Extracted page text data:
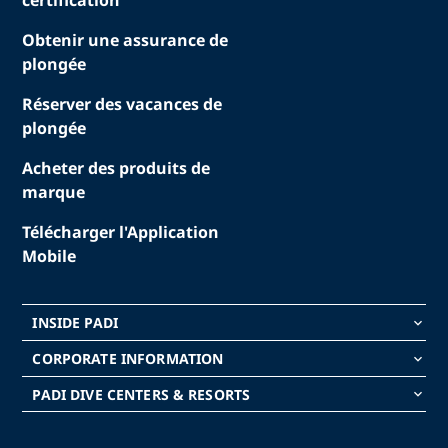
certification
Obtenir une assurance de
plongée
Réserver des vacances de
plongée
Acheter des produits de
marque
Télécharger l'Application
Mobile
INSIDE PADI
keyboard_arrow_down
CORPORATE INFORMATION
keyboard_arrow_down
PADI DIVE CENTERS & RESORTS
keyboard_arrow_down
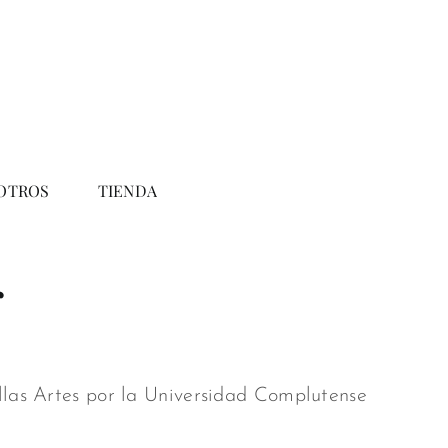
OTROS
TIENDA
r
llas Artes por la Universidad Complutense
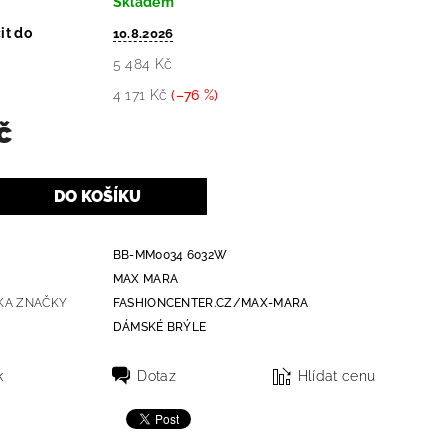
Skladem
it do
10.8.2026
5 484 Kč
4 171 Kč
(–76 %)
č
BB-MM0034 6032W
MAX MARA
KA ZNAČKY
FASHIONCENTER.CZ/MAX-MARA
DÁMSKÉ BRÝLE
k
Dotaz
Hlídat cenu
==
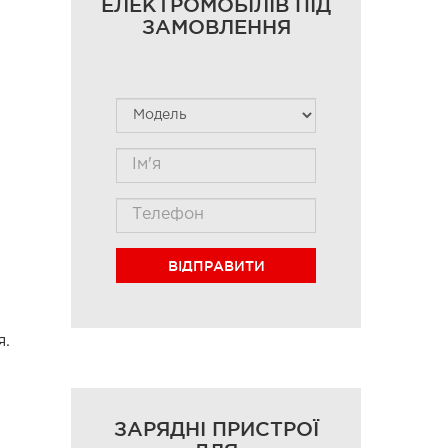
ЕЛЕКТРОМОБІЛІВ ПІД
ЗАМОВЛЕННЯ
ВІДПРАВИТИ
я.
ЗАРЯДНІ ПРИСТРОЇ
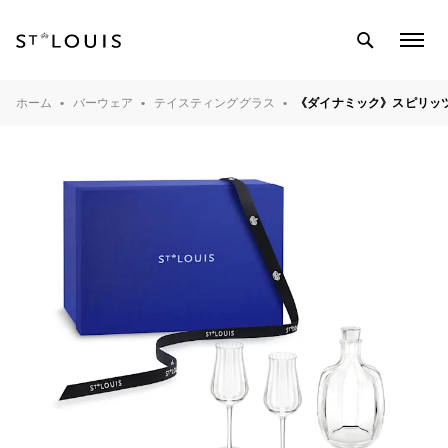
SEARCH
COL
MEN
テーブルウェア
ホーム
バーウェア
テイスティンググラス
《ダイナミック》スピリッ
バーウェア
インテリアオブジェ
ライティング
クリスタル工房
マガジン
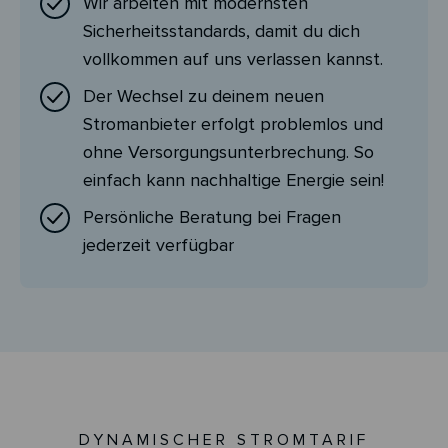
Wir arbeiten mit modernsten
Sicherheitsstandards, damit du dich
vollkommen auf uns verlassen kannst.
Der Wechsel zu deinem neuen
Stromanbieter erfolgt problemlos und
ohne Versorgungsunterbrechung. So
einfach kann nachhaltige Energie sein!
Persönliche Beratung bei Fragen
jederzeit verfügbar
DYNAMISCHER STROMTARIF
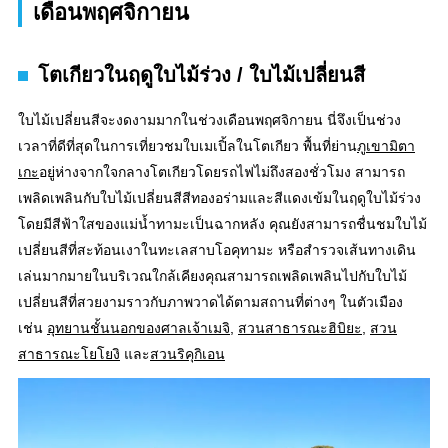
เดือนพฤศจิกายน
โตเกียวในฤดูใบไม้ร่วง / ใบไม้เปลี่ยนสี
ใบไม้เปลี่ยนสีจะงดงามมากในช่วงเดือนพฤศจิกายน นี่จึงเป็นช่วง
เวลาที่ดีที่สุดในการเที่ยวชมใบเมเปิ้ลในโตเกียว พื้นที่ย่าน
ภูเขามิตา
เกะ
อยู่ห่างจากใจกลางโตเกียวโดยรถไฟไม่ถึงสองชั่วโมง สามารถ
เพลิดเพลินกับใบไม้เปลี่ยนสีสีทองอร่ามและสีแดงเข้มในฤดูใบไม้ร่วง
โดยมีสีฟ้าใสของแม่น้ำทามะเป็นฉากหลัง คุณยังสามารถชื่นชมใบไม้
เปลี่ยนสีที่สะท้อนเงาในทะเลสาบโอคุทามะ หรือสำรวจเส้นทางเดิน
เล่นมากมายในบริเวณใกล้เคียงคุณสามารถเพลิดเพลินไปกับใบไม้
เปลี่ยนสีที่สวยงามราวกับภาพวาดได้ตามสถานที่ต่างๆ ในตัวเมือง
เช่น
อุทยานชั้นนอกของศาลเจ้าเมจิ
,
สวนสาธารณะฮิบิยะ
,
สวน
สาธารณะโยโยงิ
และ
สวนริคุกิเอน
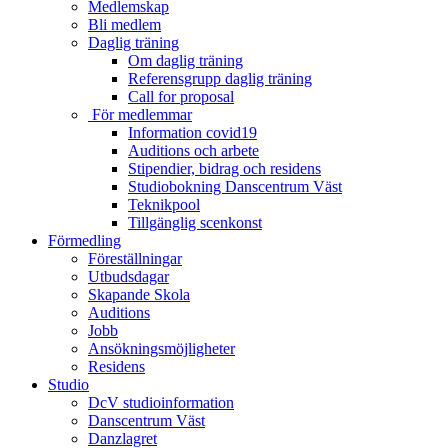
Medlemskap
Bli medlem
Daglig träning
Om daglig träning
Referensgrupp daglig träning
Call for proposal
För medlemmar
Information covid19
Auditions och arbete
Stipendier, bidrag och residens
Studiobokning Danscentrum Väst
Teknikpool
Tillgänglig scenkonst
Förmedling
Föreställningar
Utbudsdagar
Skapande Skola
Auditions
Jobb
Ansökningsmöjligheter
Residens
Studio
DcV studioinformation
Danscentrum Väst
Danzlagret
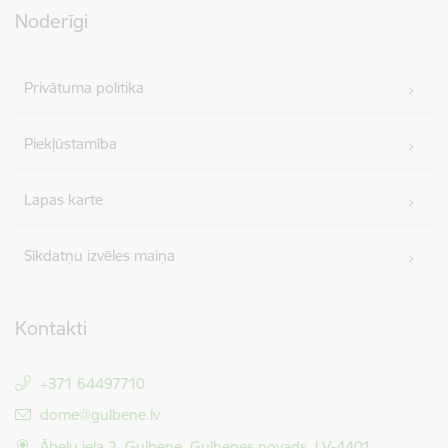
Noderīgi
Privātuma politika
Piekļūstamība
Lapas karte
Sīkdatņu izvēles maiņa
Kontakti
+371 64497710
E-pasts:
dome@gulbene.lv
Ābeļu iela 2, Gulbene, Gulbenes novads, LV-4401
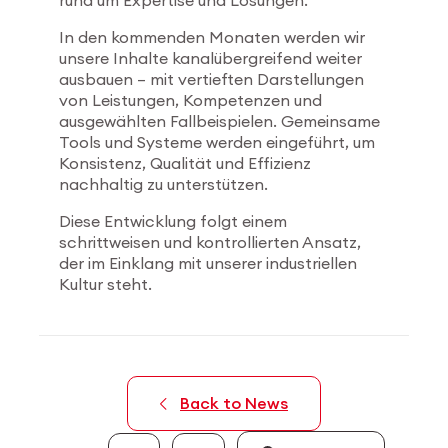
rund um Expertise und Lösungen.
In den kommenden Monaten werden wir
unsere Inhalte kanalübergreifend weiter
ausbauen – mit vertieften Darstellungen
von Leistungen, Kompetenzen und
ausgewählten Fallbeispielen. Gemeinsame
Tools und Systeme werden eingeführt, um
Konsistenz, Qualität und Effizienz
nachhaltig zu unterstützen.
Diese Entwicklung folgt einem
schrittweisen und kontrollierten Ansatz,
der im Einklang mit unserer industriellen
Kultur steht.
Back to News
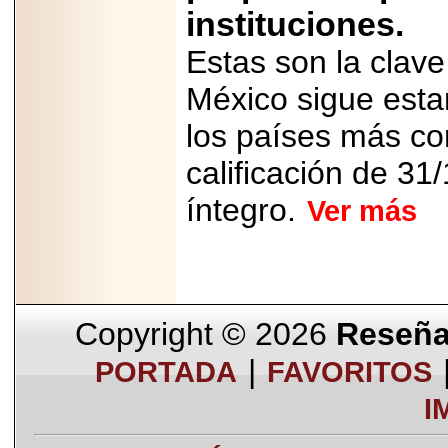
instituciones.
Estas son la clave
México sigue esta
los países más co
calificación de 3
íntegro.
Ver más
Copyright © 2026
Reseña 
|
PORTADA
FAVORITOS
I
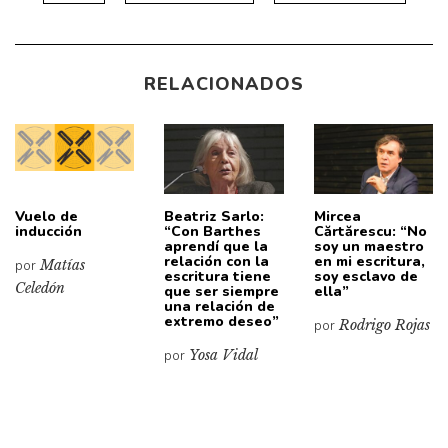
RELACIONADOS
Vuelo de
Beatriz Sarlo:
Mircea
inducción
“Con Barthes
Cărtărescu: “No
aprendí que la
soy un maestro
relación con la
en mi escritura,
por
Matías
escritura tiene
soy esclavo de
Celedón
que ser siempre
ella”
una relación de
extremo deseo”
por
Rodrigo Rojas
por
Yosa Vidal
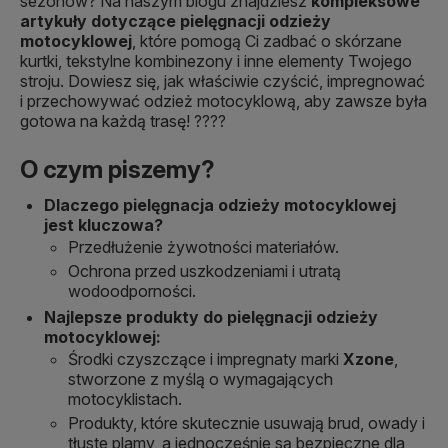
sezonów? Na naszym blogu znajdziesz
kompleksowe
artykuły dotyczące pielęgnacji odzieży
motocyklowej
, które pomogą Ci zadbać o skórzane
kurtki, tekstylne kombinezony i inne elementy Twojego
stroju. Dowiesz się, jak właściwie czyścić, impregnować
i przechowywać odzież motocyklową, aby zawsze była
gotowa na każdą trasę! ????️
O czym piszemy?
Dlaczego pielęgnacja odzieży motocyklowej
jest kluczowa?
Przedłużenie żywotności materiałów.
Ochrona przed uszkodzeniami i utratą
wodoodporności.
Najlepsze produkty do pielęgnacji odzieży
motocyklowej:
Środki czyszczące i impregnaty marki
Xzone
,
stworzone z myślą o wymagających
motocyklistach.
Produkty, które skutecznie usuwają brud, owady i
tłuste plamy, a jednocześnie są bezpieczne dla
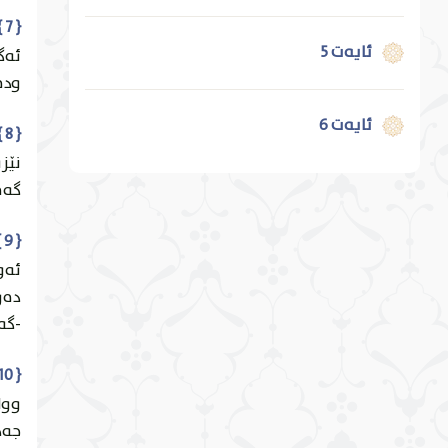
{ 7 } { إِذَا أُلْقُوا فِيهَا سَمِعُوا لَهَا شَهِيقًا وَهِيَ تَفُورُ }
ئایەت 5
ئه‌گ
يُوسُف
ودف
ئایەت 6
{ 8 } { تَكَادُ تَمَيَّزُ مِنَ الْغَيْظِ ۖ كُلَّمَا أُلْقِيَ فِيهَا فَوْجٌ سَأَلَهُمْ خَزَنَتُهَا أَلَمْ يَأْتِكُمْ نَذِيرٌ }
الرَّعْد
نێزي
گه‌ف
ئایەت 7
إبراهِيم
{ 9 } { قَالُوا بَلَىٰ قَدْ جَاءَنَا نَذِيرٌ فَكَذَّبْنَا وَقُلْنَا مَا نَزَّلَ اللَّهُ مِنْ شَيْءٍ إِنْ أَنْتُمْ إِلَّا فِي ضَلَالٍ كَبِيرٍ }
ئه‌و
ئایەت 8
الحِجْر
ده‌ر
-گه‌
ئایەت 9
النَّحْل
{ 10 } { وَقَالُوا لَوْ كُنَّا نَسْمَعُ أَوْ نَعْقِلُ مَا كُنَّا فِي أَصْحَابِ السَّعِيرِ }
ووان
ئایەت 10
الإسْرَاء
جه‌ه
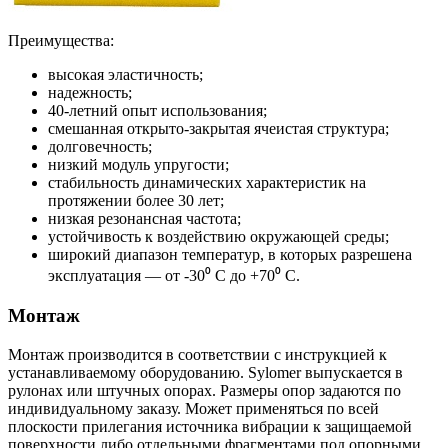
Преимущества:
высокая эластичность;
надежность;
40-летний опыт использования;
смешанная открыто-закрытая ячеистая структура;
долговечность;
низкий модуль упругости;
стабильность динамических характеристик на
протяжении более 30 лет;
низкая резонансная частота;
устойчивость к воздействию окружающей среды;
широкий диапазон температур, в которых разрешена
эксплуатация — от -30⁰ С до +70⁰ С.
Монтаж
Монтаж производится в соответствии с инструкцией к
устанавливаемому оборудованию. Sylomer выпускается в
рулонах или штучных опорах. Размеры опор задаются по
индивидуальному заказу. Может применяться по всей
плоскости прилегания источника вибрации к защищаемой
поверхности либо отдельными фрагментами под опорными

▸ **Your instructions**:
Copy each line of the data that includes the word "pielęgnacji".

▸ **Output below**:
artykuły dotyczące pielęgnacji odzieży
Najlepsze produkty do pielęgnacji odzieży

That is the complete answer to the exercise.